Summary

The simple physical observations and succinct mathematical models set forth in this chapter provide powerful tools for current chemical applications and excellent examples of model development that we would all do well to emulate. This chapter has illustrated applications of physical reasoning, dimensional analysis, asymptotic analysis, and parameter estimation that have set the standard for many modern engineering developments.

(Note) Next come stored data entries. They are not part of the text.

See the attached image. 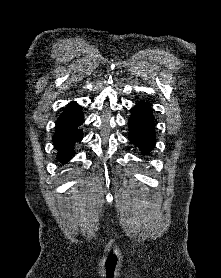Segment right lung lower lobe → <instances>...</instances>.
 Segmentation results:
<instances>
[{
  "label": "right lung lower lobe",
  "instance_id": "right-lung-lower-lobe-1",
  "mask_svg": "<svg viewBox=\"0 0 221 278\" xmlns=\"http://www.w3.org/2000/svg\"><path fill=\"white\" fill-rule=\"evenodd\" d=\"M83 113L79 112L73 117L56 124L53 143L57 150V159L61 163L68 162L74 155V145L80 142L83 133L79 126L83 123Z\"/></svg>",
  "mask_w": 221,
  "mask_h": 278
}]
</instances>
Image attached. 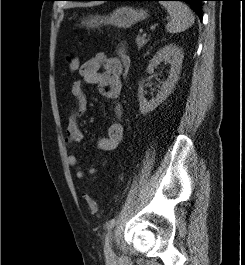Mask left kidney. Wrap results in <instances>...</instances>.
<instances>
[{
  "mask_svg": "<svg viewBox=\"0 0 245 265\" xmlns=\"http://www.w3.org/2000/svg\"><path fill=\"white\" fill-rule=\"evenodd\" d=\"M183 57V52L178 46L175 44H169L160 49L149 61V65L147 67L148 73H153L154 69L163 61L170 64V71L168 79L162 83V87L160 88V91H158L156 97L149 101L144 96L143 82H139L138 101L141 114L145 115L153 111L171 94L181 72Z\"/></svg>",
  "mask_w": 245,
  "mask_h": 265,
  "instance_id": "obj_1",
  "label": "left kidney"
}]
</instances>
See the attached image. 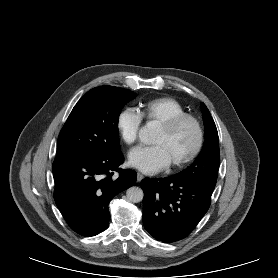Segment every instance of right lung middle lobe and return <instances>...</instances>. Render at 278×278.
I'll return each mask as SVG.
<instances>
[{"mask_svg": "<svg viewBox=\"0 0 278 278\" xmlns=\"http://www.w3.org/2000/svg\"><path fill=\"white\" fill-rule=\"evenodd\" d=\"M135 96L130 90L112 86L87 92L74 106L59 134L55 161L119 151V115Z\"/></svg>", "mask_w": 278, "mask_h": 278, "instance_id": "1", "label": "right lung middle lobe"}]
</instances>
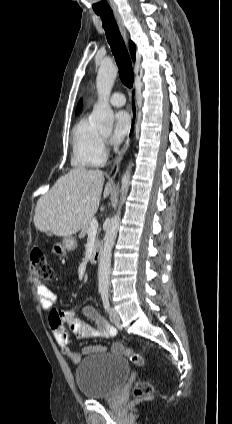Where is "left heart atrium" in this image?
<instances>
[{
    "label": "left heart atrium",
    "instance_id": "obj_1",
    "mask_svg": "<svg viewBox=\"0 0 232 424\" xmlns=\"http://www.w3.org/2000/svg\"><path fill=\"white\" fill-rule=\"evenodd\" d=\"M131 128V117L126 111H119L115 115L114 130L111 141L114 144L121 143L129 134Z\"/></svg>",
    "mask_w": 232,
    "mask_h": 424
}]
</instances>
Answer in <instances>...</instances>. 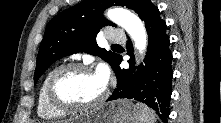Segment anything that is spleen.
<instances>
[{"label":"spleen","instance_id":"spleen-1","mask_svg":"<svg viewBox=\"0 0 221 123\" xmlns=\"http://www.w3.org/2000/svg\"><path fill=\"white\" fill-rule=\"evenodd\" d=\"M138 111V121L137 123H155L156 113L143 103H137L136 105Z\"/></svg>","mask_w":221,"mask_h":123}]
</instances>
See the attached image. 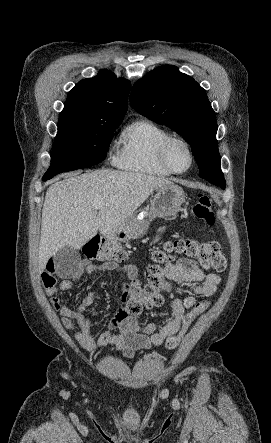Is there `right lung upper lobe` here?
Here are the masks:
<instances>
[{
	"label": "right lung upper lobe",
	"mask_w": 271,
	"mask_h": 443,
	"mask_svg": "<svg viewBox=\"0 0 271 443\" xmlns=\"http://www.w3.org/2000/svg\"><path fill=\"white\" fill-rule=\"evenodd\" d=\"M130 86L127 80L102 70L76 84L68 93L63 111L87 118L123 117Z\"/></svg>",
	"instance_id": "right-lung-upper-lobe-1"
}]
</instances>
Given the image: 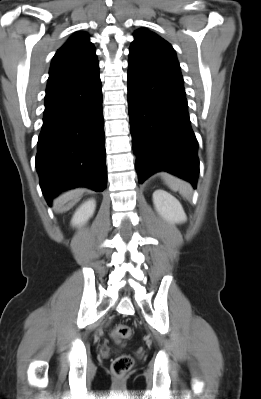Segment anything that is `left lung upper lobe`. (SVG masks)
<instances>
[{
    "mask_svg": "<svg viewBox=\"0 0 261 399\" xmlns=\"http://www.w3.org/2000/svg\"><path fill=\"white\" fill-rule=\"evenodd\" d=\"M129 53V67L143 73L171 77L183 81L179 62L172 46L146 29L134 33Z\"/></svg>",
    "mask_w": 261,
    "mask_h": 399,
    "instance_id": "5c2ea615",
    "label": "left lung upper lobe"
}]
</instances>
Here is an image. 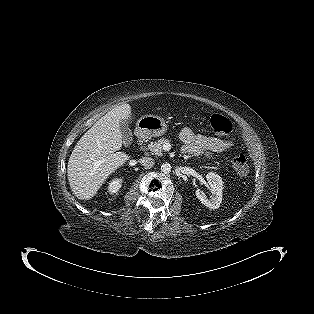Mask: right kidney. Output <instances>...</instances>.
Returning <instances> with one entry per match:
<instances>
[{
  "label": "right kidney",
  "instance_id": "right-kidney-1",
  "mask_svg": "<svg viewBox=\"0 0 314 314\" xmlns=\"http://www.w3.org/2000/svg\"><path fill=\"white\" fill-rule=\"evenodd\" d=\"M121 183H122L121 179H115L111 181L108 186V191L112 194L117 193L119 188L121 187Z\"/></svg>",
  "mask_w": 314,
  "mask_h": 314
}]
</instances>
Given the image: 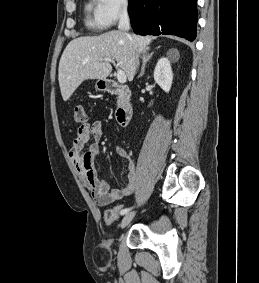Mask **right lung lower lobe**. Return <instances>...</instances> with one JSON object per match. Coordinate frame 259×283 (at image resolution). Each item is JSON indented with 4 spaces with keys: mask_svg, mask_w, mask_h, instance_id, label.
<instances>
[{
    "mask_svg": "<svg viewBox=\"0 0 259 283\" xmlns=\"http://www.w3.org/2000/svg\"><path fill=\"white\" fill-rule=\"evenodd\" d=\"M197 0H129L128 12L136 34H170L193 41Z\"/></svg>",
    "mask_w": 259,
    "mask_h": 283,
    "instance_id": "1",
    "label": "right lung lower lobe"
}]
</instances>
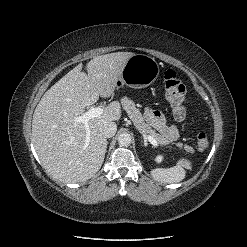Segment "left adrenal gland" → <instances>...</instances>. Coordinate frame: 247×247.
Here are the masks:
<instances>
[{
  "label": "left adrenal gland",
  "instance_id": "a2214340",
  "mask_svg": "<svg viewBox=\"0 0 247 247\" xmlns=\"http://www.w3.org/2000/svg\"><path fill=\"white\" fill-rule=\"evenodd\" d=\"M141 143H143V141H142V140H141ZM143 146H144V147H147V143H145V142H144V145H143Z\"/></svg>",
  "mask_w": 247,
  "mask_h": 247
}]
</instances>
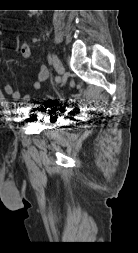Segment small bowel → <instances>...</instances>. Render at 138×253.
I'll return each instance as SVG.
<instances>
[{
	"mask_svg": "<svg viewBox=\"0 0 138 253\" xmlns=\"http://www.w3.org/2000/svg\"><path fill=\"white\" fill-rule=\"evenodd\" d=\"M21 56L25 60H29L31 58V50L28 45H23L20 50ZM2 63V59L0 57V65ZM49 76V70L46 66H40L37 71L36 79L32 83V91L36 92L41 88L42 82H44ZM4 91L6 94L11 96L14 101H22L23 103H27L30 101L32 97V93H27L22 95L20 91L16 90L11 83H6L4 85Z\"/></svg>",
	"mask_w": 138,
	"mask_h": 253,
	"instance_id": "small-bowel-1",
	"label": "small bowel"
}]
</instances>
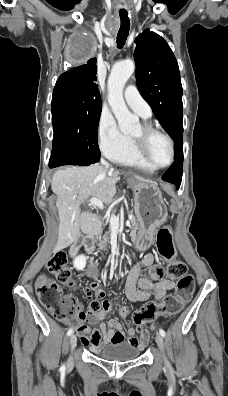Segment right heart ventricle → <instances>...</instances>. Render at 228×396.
I'll return each instance as SVG.
<instances>
[{"label": "right heart ventricle", "mask_w": 228, "mask_h": 396, "mask_svg": "<svg viewBox=\"0 0 228 396\" xmlns=\"http://www.w3.org/2000/svg\"><path fill=\"white\" fill-rule=\"evenodd\" d=\"M116 162L122 165L137 168L145 172L153 171L152 169L148 168L145 164H143V162L139 159L131 140H130L129 149L118 160H116Z\"/></svg>", "instance_id": "right-heart-ventricle-1"}]
</instances>
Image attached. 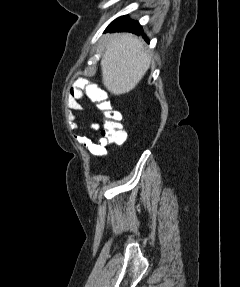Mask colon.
I'll return each instance as SVG.
<instances>
[{"instance_id":"5ec220e1","label":"colon","mask_w":240,"mask_h":287,"mask_svg":"<svg viewBox=\"0 0 240 287\" xmlns=\"http://www.w3.org/2000/svg\"><path fill=\"white\" fill-rule=\"evenodd\" d=\"M90 97L105 115L102 137L107 143L122 144L126 139V133L121 124V113L113 108L111 102L100 91L90 90Z\"/></svg>"}]
</instances>
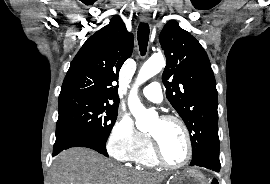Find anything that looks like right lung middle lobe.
<instances>
[{
    "label": "right lung middle lobe",
    "mask_w": 270,
    "mask_h": 184,
    "mask_svg": "<svg viewBox=\"0 0 270 184\" xmlns=\"http://www.w3.org/2000/svg\"><path fill=\"white\" fill-rule=\"evenodd\" d=\"M117 114L118 105L104 101L87 97L59 99L56 133L83 132L106 143Z\"/></svg>",
    "instance_id": "right-lung-middle-lobe-1"
}]
</instances>
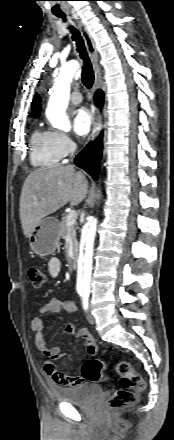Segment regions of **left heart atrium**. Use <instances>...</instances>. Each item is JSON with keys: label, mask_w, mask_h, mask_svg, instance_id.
<instances>
[{"label": "left heart atrium", "mask_w": 174, "mask_h": 440, "mask_svg": "<svg viewBox=\"0 0 174 440\" xmlns=\"http://www.w3.org/2000/svg\"><path fill=\"white\" fill-rule=\"evenodd\" d=\"M92 116L86 108H79L73 115V131L78 137H84L90 131Z\"/></svg>", "instance_id": "1"}]
</instances>
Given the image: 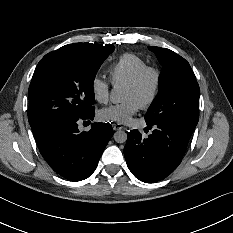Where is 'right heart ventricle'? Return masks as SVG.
Instances as JSON below:
<instances>
[{
	"label": "right heart ventricle",
	"instance_id": "right-heart-ventricle-1",
	"mask_svg": "<svg viewBox=\"0 0 233 233\" xmlns=\"http://www.w3.org/2000/svg\"><path fill=\"white\" fill-rule=\"evenodd\" d=\"M146 61L135 53H124L119 56L109 69V76L114 85H123L128 82Z\"/></svg>",
	"mask_w": 233,
	"mask_h": 233
}]
</instances>
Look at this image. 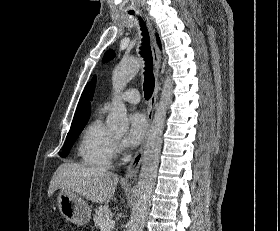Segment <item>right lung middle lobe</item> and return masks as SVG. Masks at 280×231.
<instances>
[{
    "label": "right lung middle lobe",
    "instance_id": "right-lung-middle-lobe-1",
    "mask_svg": "<svg viewBox=\"0 0 280 231\" xmlns=\"http://www.w3.org/2000/svg\"><path fill=\"white\" fill-rule=\"evenodd\" d=\"M85 125L86 124L70 129V131L67 134V138H66V141H65V144H64V147H63V151L60 154L61 157L64 158L69 154L70 149L72 148L74 142L76 141V139L80 135V133L83 130V128L85 127Z\"/></svg>",
    "mask_w": 280,
    "mask_h": 231
}]
</instances>
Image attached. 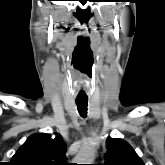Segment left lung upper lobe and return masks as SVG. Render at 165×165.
Returning <instances> with one entry per match:
<instances>
[{
    "mask_svg": "<svg viewBox=\"0 0 165 165\" xmlns=\"http://www.w3.org/2000/svg\"><path fill=\"white\" fill-rule=\"evenodd\" d=\"M103 165H144L133 148L122 139L107 138Z\"/></svg>",
    "mask_w": 165,
    "mask_h": 165,
    "instance_id": "1",
    "label": "left lung upper lobe"
}]
</instances>
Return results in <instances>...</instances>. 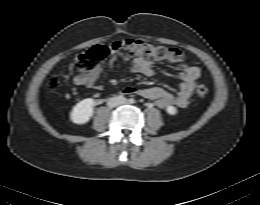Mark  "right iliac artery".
<instances>
[{
    "label": "right iliac artery",
    "mask_w": 260,
    "mask_h": 205,
    "mask_svg": "<svg viewBox=\"0 0 260 205\" xmlns=\"http://www.w3.org/2000/svg\"><path fill=\"white\" fill-rule=\"evenodd\" d=\"M117 99H118V100H123V99H125V98H124L123 95H118V96H117Z\"/></svg>",
    "instance_id": "obj_1"
}]
</instances>
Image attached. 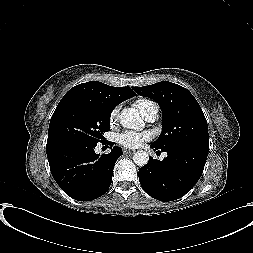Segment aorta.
<instances>
[{"label": "aorta", "instance_id": "762f6f07", "mask_svg": "<svg viewBox=\"0 0 253 253\" xmlns=\"http://www.w3.org/2000/svg\"><path fill=\"white\" fill-rule=\"evenodd\" d=\"M120 124L127 129L141 130L144 127V121L139 116V113L130 108H125L122 110L119 116ZM133 161L138 166H144L149 161V155L144 150H138L133 155Z\"/></svg>", "mask_w": 253, "mask_h": 253}]
</instances>
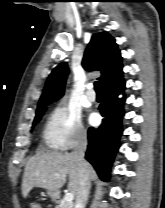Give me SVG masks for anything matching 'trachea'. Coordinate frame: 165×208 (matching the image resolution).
Returning a JSON list of instances; mask_svg holds the SVG:
<instances>
[{
	"instance_id": "trachea-1",
	"label": "trachea",
	"mask_w": 165,
	"mask_h": 208,
	"mask_svg": "<svg viewBox=\"0 0 165 208\" xmlns=\"http://www.w3.org/2000/svg\"><path fill=\"white\" fill-rule=\"evenodd\" d=\"M94 88L96 92H101V85L98 81L94 83Z\"/></svg>"
}]
</instances>
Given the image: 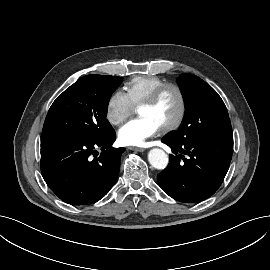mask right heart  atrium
Wrapping results in <instances>:
<instances>
[{
  "mask_svg": "<svg viewBox=\"0 0 270 270\" xmlns=\"http://www.w3.org/2000/svg\"><path fill=\"white\" fill-rule=\"evenodd\" d=\"M135 105L128 94L122 90H116L109 97L106 105L105 116L112 125H120L133 112Z\"/></svg>",
  "mask_w": 270,
  "mask_h": 270,
  "instance_id": "right-heart-atrium-1",
  "label": "right heart atrium"
}]
</instances>
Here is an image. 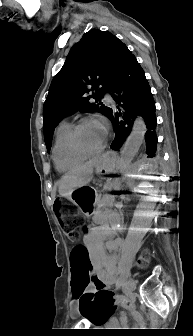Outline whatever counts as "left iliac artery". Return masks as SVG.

Furthermore, the final connection has been drawn between the molecular level and the macroscopic scale. In retrospect, the microscopic definition of entropy is relatively simple. It follows naturally from the elementary statistics of the binomial distribution. The qualitative description of molecular interaction energy is also simple; it was discussed in the introductory chapter. Last, but not least, the macroscopic description of energy is easy to understand; it gives the macroscopic energy balance. What is not so simple is the connection of the qualitative description of molecular energies with the macroscopic energy balance. This is the significant development of this chapter. Having complete descriptions of the molecular and macroscopic energy and entropy, all the “pieces to the puzzle” are now in our hands. What remains is to put the pieces together. This final step requires a fair amount of mathematics, but it is largely a straightforward application of tools that are readily available from elementary courses in calculus and the background of Chapter 6.

Important Equations

Several equations stand out in this chapter because we apply them repeatedly going forward. These are Eqns. 7.2, 7.12, and 7.15–7.19. Eqn. 7.2 is the definition of acentric factor (ω), which provides a convenient standard vapor pressure (cf. back flap) and a crude characterization of the molecular shape. Eqn. 7.12 is the van der Waals equation of state, one of the greatest model equations of all time. Eqns. 7.15–7.19 describe the Peng-Robinson equation of state, a remarkably small evolution from the van der Waals model considering the 100 years of intervening research. We refer to these often as the basis for further derivations and applications to energy and entropy balances for chemicals other than steam and refrigerants.

Finally, Eqns. 7.51 and 7.52 convey the foundation for understanding the connection between the molecular scale and the macroscopic scale. There is no simpler way to see the connection between u and U than Eqn. 7.51. Understanding the molecular interactions becomes essential when we consider why some mixtures behave ideally while others do not. This becomes apparent when we extend Eqn. 7.51 to mixtures.